The competition consists of four tasks: (1) dense word detection, (2) short‑phrase detection, (3) word detection + recognition, and (4) short‑phrase detection + recognition. Bilibili AI Platform achieved first place in tasks 1, 3, and 4, and second place in task 2, with performance gaps ranging from +1.1% to +7.73% over the runner‑up.

Task 3 (Detection‑Recognition) is described in detail. The team introduced a self‑developed model called DNTextSpotter (paper accepted at ACM MM 2024). The architecture builds on DeepSolo and uses ViTAE‑v2 as the backbone, a deformable self‑attention encoder, and a dual‑query decoder (matching queries and denoising queries). Denoising queries are used only during training.

Key technical contributions include:

Adapting the Transformer‑based DETR paradigm for scene‑text by addressing bipartite matching instability with denoising training.

Designing a new denoising training scheme tailored to arbitrary‑shaped text.

Introducing a mixed‑training strategy that first fine‑tunes a small, case‑insensitive vocabulary on public data, then expands to a larger vocabulary for the historical‑map dataset.

Data preprocessing converts polygon annotations to Bézier control points, which matches DNTextSpotter’s input format. Data augmentation (random rotation ±45°, multi‑scale resizing, brightness/contrast/saturation adjustments) mitigates the limited training set (≈200 images).

Loss functions combine Focal Loss for binary text/background classification, CTC Loss for sequence transcription, and L1 Loss for coordinate regression.

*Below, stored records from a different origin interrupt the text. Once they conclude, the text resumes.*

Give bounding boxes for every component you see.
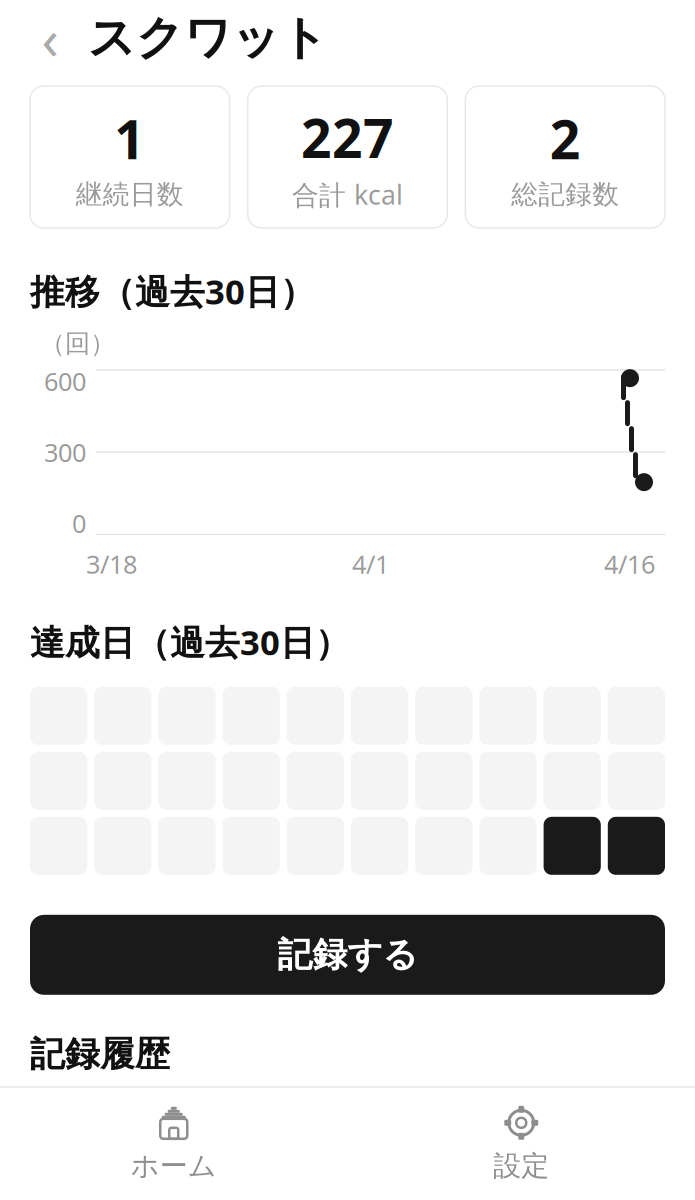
staticText: 300 xyxy=(44,435,86,469)
staticText: 記録する xyxy=(278,934,418,976)
staticText: 227 xyxy=(301,102,394,173)
staticText: 0 xyxy=(72,506,86,540)
staticText: スクワット xyxy=(88,9,328,67)
staticText: 設定 xyxy=(493,1149,549,1183)
staticText: 継続日数 xyxy=(76,178,184,211)
staticText: 4/16 xyxy=(604,547,655,581)
staticText: 2 xyxy=(550,103,581,174)
staticText: 4/1 xyxy=(352,547,389,581)
button[interactable]: Back xyxy=(26,10,74,66)
button[interactable]: 設定 xyxy=(348,1088,695,1200)
staticText: ホーム xyxy=(131,1149,217,1183)
staticText: 合計 kcal xyxy=(292,177,403,212)
staticText: 推移（過去30日） xyxy=(30,268,315,314)
staticText: 総記録数 xyxy=(511,178,619,211)
staticText: 1 xyxy=(114,103,145,174)
staticText: 記録履歴 xyxy=(30,1033,170,1075)
staticText: 達成日（過去30日） xyxy=(30,619,350,665)
staticText: （回） xyxy=(40,328,115,359)
button[interactable]: ホーム xyxy=(0,1088,348,1200)
staticText: 600 xyxy=(44,364,86,398)
button[interactable]: 記録する xyxy=(30,915,665,995)
staticText: 3/18 xyxy=(86,547,137,581)
staticText: ‹ xyxy=(42,1,58,75)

Evaluation metrics are stricter than typical OCR benchmarks. Detection quality is measured by PDQ (Panoptic Detection Quality), which multiplies tightness (average IoU of true positives) and F‑score. For joint detection‑recognition, PWQ (Panoptic Word Quality) incorporates PDQ‑style tightness, polygon existence, and word‑level transcription accuracy. PCQ (Panoptic Character Quality) further adds a character‑level normalized edit distance (NED) component to assess fine‑grained recognition.

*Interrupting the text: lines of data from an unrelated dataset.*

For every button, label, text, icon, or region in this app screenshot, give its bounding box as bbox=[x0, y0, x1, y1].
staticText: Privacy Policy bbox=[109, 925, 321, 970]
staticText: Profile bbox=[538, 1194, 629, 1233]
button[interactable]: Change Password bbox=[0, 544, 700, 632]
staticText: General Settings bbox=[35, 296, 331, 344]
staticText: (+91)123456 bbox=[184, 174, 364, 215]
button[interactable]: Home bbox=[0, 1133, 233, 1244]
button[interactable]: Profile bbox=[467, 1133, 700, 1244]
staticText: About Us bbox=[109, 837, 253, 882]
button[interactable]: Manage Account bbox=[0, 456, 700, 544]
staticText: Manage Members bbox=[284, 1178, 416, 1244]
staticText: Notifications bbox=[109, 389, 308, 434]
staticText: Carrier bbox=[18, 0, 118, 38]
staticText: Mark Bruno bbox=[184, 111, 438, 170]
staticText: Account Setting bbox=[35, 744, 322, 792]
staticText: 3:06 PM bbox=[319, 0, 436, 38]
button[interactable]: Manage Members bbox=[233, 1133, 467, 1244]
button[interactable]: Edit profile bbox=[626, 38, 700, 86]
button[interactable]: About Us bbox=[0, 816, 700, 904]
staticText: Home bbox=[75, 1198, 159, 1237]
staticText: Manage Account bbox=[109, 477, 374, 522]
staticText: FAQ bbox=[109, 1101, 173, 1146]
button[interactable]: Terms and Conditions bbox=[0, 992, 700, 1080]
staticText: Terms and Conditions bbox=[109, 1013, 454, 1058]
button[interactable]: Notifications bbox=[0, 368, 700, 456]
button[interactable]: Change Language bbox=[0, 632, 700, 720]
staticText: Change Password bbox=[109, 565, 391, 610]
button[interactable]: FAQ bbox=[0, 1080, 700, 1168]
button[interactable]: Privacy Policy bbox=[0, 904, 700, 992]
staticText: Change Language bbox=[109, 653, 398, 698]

Experimental results show DNTextSpotter achieving state‑of‑the‑art performance across multiple public benchmarks and securing first place in several ICDAR 2024 tasks. Visualizations demonstrate robust detection and recognition of extremely dense, rotated, and curved text instances.

Beyond the competition, the model is applied to various Bilibili scenarios: multi‑text recognition in video/live streams, large‑scale batch video text annotation, brand detection in complex scenes, and recognition of exotic fonts or handwritten text. These applications illustrate the method’s practicality for real‑world multimedia content analysis.

In conclusion, the competition validates the effectiveness of DNTextSpotter and the mixed‑training strategy. Future work will focus on improving long‑tail class recognition, further optimizing data augmentation, and exploring newer Transformer variants.